Daniel Craig’s Best Non-Bond Roles

Photo Credit: 007.com


It was announced yesterday that despite his very public complaints about continuing on as James Bond after 2015’s Spectre, Daniel Craig will do exactly that in the 25th Bond film slated to open in 2019. I have mixed emotions about the decision. Craig has been fantastic in the role, but an actor that doesn’t want to do a movie rarely turns in his best performance. Add to the mix that Christopher Nolen has voiced an interest in directing a Bond film if he could cast Tom Hardy as the lead and I’m kind of leaning toward that new direction. We’ll see how this one goes.

In the meantime, I thought I’d write a bit about Craig’s best non-Bond film roles. Like his predecessors, Craig has been typecast but like the best of those earlier Bonds, Sean Connery, that doesn’t mean he hasn’t had a few other juicy roles anyway. Here are his best.

Cowboys & Aliens (2011)
Okay, the premise of the film, an alien invasion of the old West, turned out to better than the film itself, but it was still entertaining. Outlaw Craig plays opposite Harrison Ford’s grumpy Civil War veteran who team up to defeat the aliens and protect the good townsfolk of Absolution.

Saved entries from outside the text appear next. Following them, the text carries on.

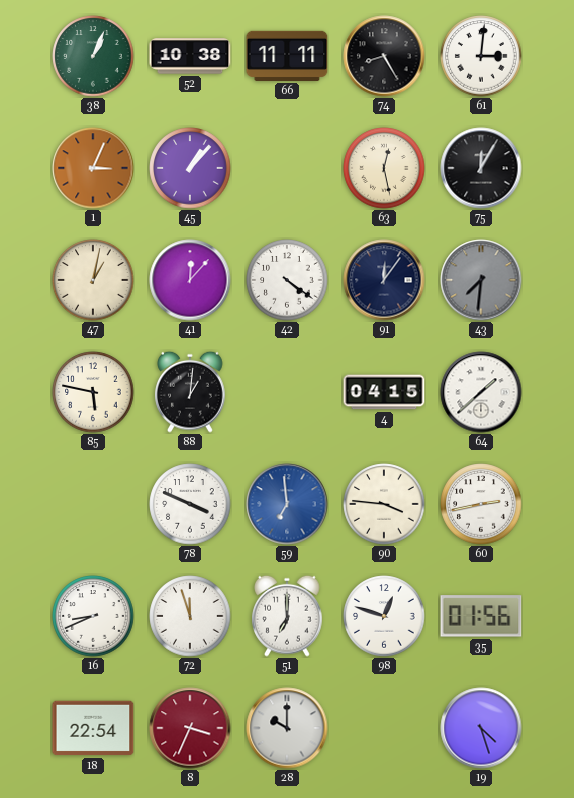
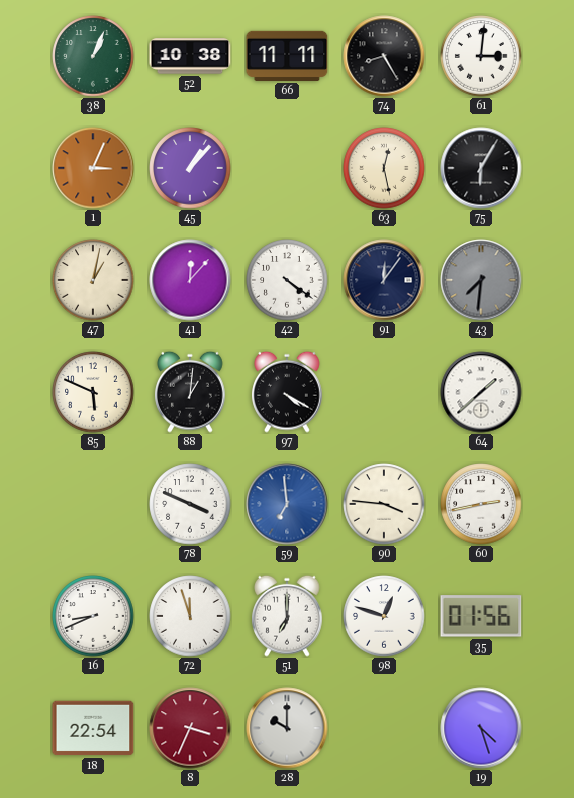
75: 12:05 -> 6:05
85: 5:47 -> 5:49
97: none -> 4:20
4: 04:15 -> none
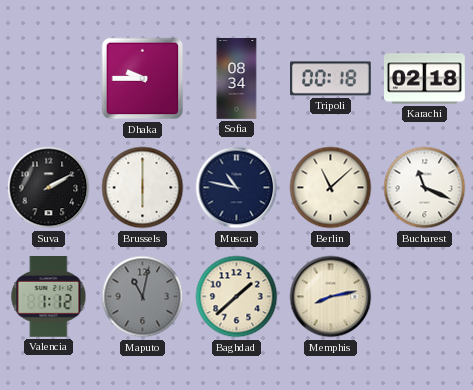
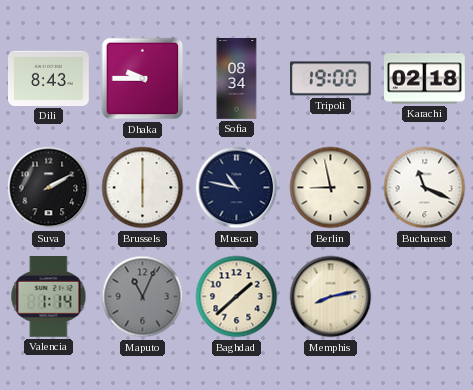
Dili: none -> 8:43
Tripoli: 00:18 -> 19:00
Berlin: 11:08 -> 8:58
Valencia: 1:12 -> 1:14
Maputo: 11:02 -> 11:04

The Girl with the Dragon Tattoo (2011)
While not as good as the original Swedish version of this book adaptation, Craig does a nice job of putting his own stamp on reporter Mikael Blomkvist as he works a cold case with the coolest and most vicious of computer hackers, Lisbeth Salander.

Munich (2005)
Now we’re getting to the really good stuff. Munich is a Stephen Spielberg film based on the Black September aftermath and the Mossad assassins who were assigned to avenge those terrible murders. What could have been a straight-forward action movie is much more and Craig is one of the best in a stellar cast.

Road to Perdition (2002)
True, Tom Hanks, Paul Newman, and Jude Law are the real stars of this film, but Daniel Craig’s portrayal of spoiled, treacherous Mafia son Connor Rooney helped establish him as a star-in-the-making. He held his own against those cinematic heavyweights and showed audiences how murderous and evil he can be when asked to play a well-written bad guy.

Layer Cake (2004)
Finally, this is the role that probably did the most to get Craig the part of James Bond. Starring alongside a great cast including the aforementioned Bond-in-waiting Tom Hardy, Craig plays a young drug dealer that realizes he’s in over his head with a back-stabbing boss, an intimidating potential new mentor, an assassin on his trail, and a sexy new girlfriend who might be the most trouble of them all. This film is smart, stylish, and proved to be a perfect showcase for what Craig can do as a man of action surrounded by others that would do him harm.